Added by ccutrer (Cody Cutrer) over 6 years ago. Updated over 6 years ago.

Status:
Closed
Assignee:
-
Target version:
-
ruby -v:
ruby 2.4.2p198 (2017-09-14 revision 59899) [x86_64-linux-gnu]
[ruby-core:84248]

Description

I'm not exactly sure what's going on here, but the end result is basically a thread is getting killed unexpectedly during a waitpid call, when SIGCHLD is being handled. In a more complex scenario, we end up hanging because Thread#join is ends up waiting on a thread that's already dead (presumably because it died in a non-standard way), or in a simpler scenario, the output is:

loop 250
loop 251
/usr/lib/ruby/2.4.0/timeout.rb:97:in `join': No live threads left. Deadlock? (fatal)
1 threads, 1 sleeps current:0x00000000019205e0 main thread:0x00000000019205e0
* #<Thread:0x0000000001955e38 sleep_forever>
   rb_thread_t:0x00000000019205e0 native:0x00007f900a082700 int:0
   /usr/lib/ruby/2.4.0/timeout.rb:97:in `join'
   /usr/lib/ruby/2.4.0/timeout.rb:97:in `ensure in block in timeout'
   /usr/lib/ruby/2.4.0/timeout.rb:97:in `block in timeout'
   /usr/lib/ruby/2.4.0/timeout.rb:33:in `block in catch'
   /usr/lib/ruby/2.4.0/timeout.rb:33:in `catch'
   /usr/lib/ruby/2.4.0/timeout.rb:33:in `catch'
   /usr/lib/ruby/2.4.0/timeout.rb:108:in `timeout'
   ./test.rb:11:in `<main>'
	from /usr/lib/ruby/2.4.0/timeout.rb:97:in `ensure in block in timeout'
	from /usr/lib/ruby/2.4.0/timeout.rb:97:in `block in timeout'
	from /usr/lib/ruby/2.4.0/timeout.rb:33:in `block in catch'
	from /usr/lib/ruby/2.4.0/timeout.rb:33:in `catch'
	from /usr/lib/ruby/2.4.0/timeout.rb:33:in `catch'
	from /usr/lib/ruby/2.4.0/timeout.rb:108:in `timeout'
	from ./test.rb:11:in `<main>'

The simpler repro, where I'm obviously not doing anything I shouldn't be doing in the signal handler:

#!/usr/bin/env ruby

require 'timeout'

trap(:CHLD) { }

x = 0
while true
  puts "loop #{x += 1}"
  pid = Process.spawn('sleep 1')
  Timeout.timeout(30) do
    Process.waitpid(pid)
  end
end

A slightly more complex repro that I'm still pretty sure what I'm doing in the signal handler is okay, but ends up hanging:

#!/usr/bin/env ruby

require 'timeout'

self_pipe = IO.pipe
signal_queue = []

def wake_up(self_pipe)
  self_pipe[1].write_nonblock('.', exception: false)
end

trap(:CHLD) { signal_queue << :CHLD; wake_up(self_pipe)  }

signal_processor = Thread.new do
  loop do
    self_pipe[0].read(1)
    signal_queue.pop
  end
end

x = 0
while true
  puts "loop #{x += 1}"
  pid = Process.spawn('sleep 1')
  Timeout.timeout(30) do
    Process.waitpid(pid)
  end
end

In either case, it can take many loops before it fails, up to a few hundred. I've reproed on both Ubuntu Xenial, and macOS 10.12.6 (the former with ruby 2.4.2, the latter with ruby 2.4.1).
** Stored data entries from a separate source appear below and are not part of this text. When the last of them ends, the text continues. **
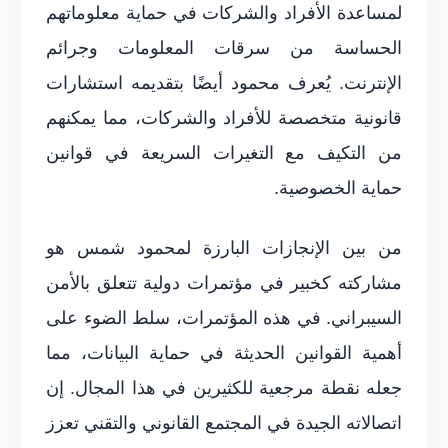
لمساعدة الأفراد والشركات في حماية معلوماتهم
الحساسة من سرقات المعلومات وجرائم
الإنترنت. يُعرف محمود أيضًا بتقديمه استشارات
قانونية متخصصة للأفراد والشركات، مما يمكنهم
من التكيف مع التغيرات السريعة في قوانين
حماية الخصوصية.
من بين الإنجازات البارزة لمحمود شمس هو
مشاركته كخبير في مؤتمرات دولية تتعلق بالأمن
السيبراني. في هذه المؤتمرات، سلط الضوء على
أهمية القوانين الحديثة في حماية البيانات، مما
جعله نقطة مرجعية للكثيرين في هذا المجال. إن
اتصالاته الجيدة في المجتمع القانوني والتقني تعزز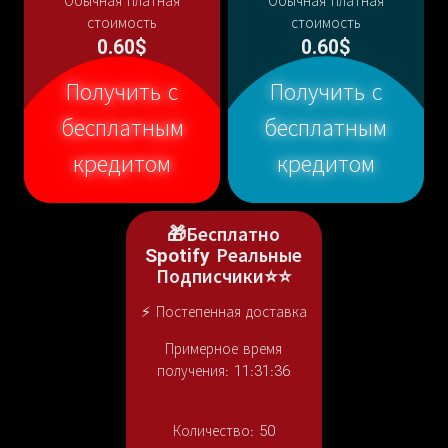
Обычная платная
Обычная платная
стоимость
стоимость
0.60$
0.60$
Получить с
Получить с
бесплатным
бесплатным
кредитом
кредитом
🎁Бесплатно
Spotify Реальные
Подписчики⭐⭐
⚡ Постепенная доставка
Примерное время
получения: 11:31:36
Количество:
50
Updated by normalperson (Eric Wong) over 6 years ago

Thanks. It seems the culprit is Timeout using Thread#join.
Our deadlock checking code might be buggy...

I write similar process management code all the time without
Timeout and never have this problem, so I'll investigate
(but no promises, it's tricky code)

Fwiw, I use waitpid(..., WNOHANG) in a loop until ECHLD, and
use select/IO#wait_*able + self-pipe to timeout). Looping
(with WNOHANG) is important, since SIGCHLD interrupts can be
merged.

Updated by normalperson (Eric Wong) over 6 years ago

wrote:

pid = Process.spawn('sleep 1')

Btw, much faster to reproduce the problem with either
script using "true" instead of "sleep 1"

(And I'm falling asleep and unable to continue working on this tonight :<)

Updated by nobu (Nobuyoshi Nakada) over 6 years ago

It seems the signal trap causes thread switching then Process.waitpid exits.
That means the target thread status can change during RUBY_VM_CHECK_INTS_BLOCKING, but sleep_forever doesn't consider the condition to wait at that moment.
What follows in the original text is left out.